## REQUIREMENT
Please copy every record below exactly and leave out the pictures.
-- Opening Marker --
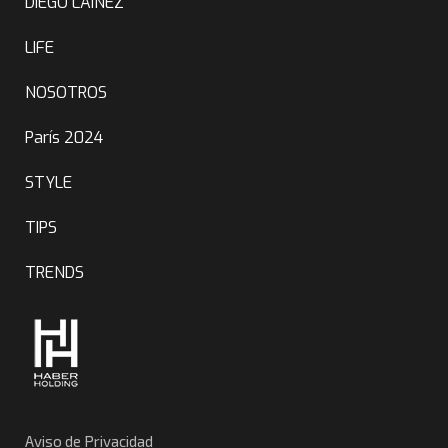
DIEGO LAINEZ
LIFE
NOSOTROS
París 2024
STYLE
TIPS
TRENDS
Aviso de Privacidad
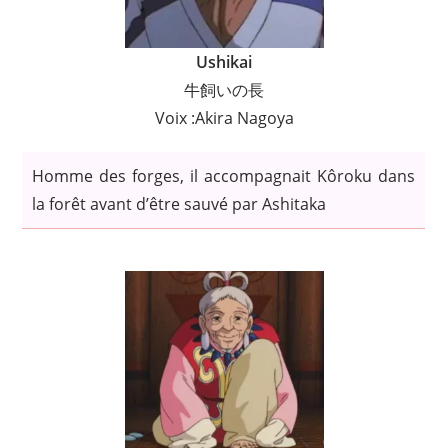
Ushikai
牛飼いの長
Voix :Akira Nagoya
Homme des forges, il accompagnait Kôroku dans
la forêt avant d’être sauvé par Ashitaka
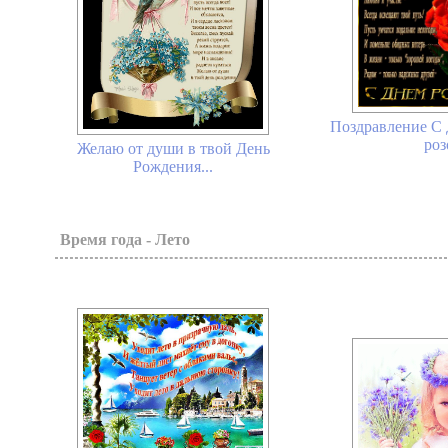
Поздравление С 
роз
Желаю от души в твой День
Рождения...
Время года - Лето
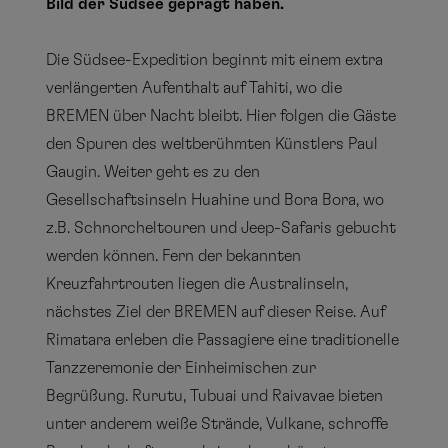
Bild der Südsee geprägt haben.
Die Südsee-Expedition beginnt mit einem extra
verlängerten Aufenthalt auf Tahiti, wo die
BREMEN über Nacht bleibt. Hier folgen die Gäste
den Spuren des weltberühmten Künstlers Paul
Gaugin. Weiter geht es zu den
Gesellschaftsinseln Huahine und Bora Bora, wo
z.B. Schnorcheltouren und Jeep-Safaris gebucht
werden können. Fern der bekannten
Kreuzfahrtrouten liegen die Australinseln,
nächstes Ziel der BREMEN auf dieser Reise. Auf
Rimatara erleben die Passagiere eine traditionelle
Tanzzeremonie der Einheimischen zur
Begrüßung. Rurutu, Tubuai und Raivavae bieten
unter anderem weiße Strände, Vulkane, schroffe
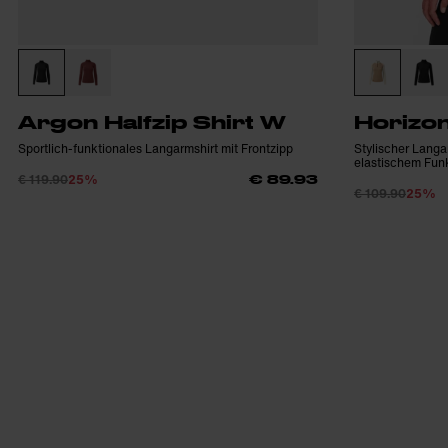
Argon Halfzip Shirt W
Horizon
Sportlich-funktionales Langarmshirt mit Frontzipp
Stylischer Langa
elastischem Funk
€ 119.90
25%
€ 89.93
€ 109.90
25%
-- Closing Marker --
## ANSWER
DIEGO LAINEZ
LIFE
NOSOTROS
París 2024
STYLE
TIPS
TRENDS
Aviso de Privacidad
Ushikai
牛飼いの長
Voix :Akira Nagoya
Homme des forges, il accompagnait Kôroku dans
la forêt avant d’être sauvé par Ashitaka
Поздравление С 
роз
Желаю от души в твой День
Рождения...
Время года - Лето
Bild der Südsee geprägt haben.
Die Südsee-Expedition beginnt mit einem extra
verlängerten Aufenthalt auf Tahiti, wo die
BREMEN über Nacht bleibt. Hier folgen die Gäste
den Spuren des weltberühmten Künstlers Paul
Gaugin. Weiter geht es zu den
Gesellschaftsinseln Huahine und Bora Bora, wo
z.B. Schnorcheltouren und Jeep-Safaris gebucht
werden können. Fern der bekannten
Kreuzfahrtrouten liegen die Australinseln,
nächstes Ziel der BREMEN auf dieser Reise. Auf
Rimatara erleben die Passagiere eine traditionelle
Tanzzeremonie der Einheimischen zur
Begrüßung. Rurutu, Tubuai und Raivavae bieten
unter anderem weiße Strände, Vulkane, schroffe
Argon Halfzip Shirt W
Horizon
Sportlich-funktionales Langarmshirt mit Frontzipp
Stylischer Langa
elastischem Funk
€ 119.90
25%
€ 89.93
€ 109.90
25%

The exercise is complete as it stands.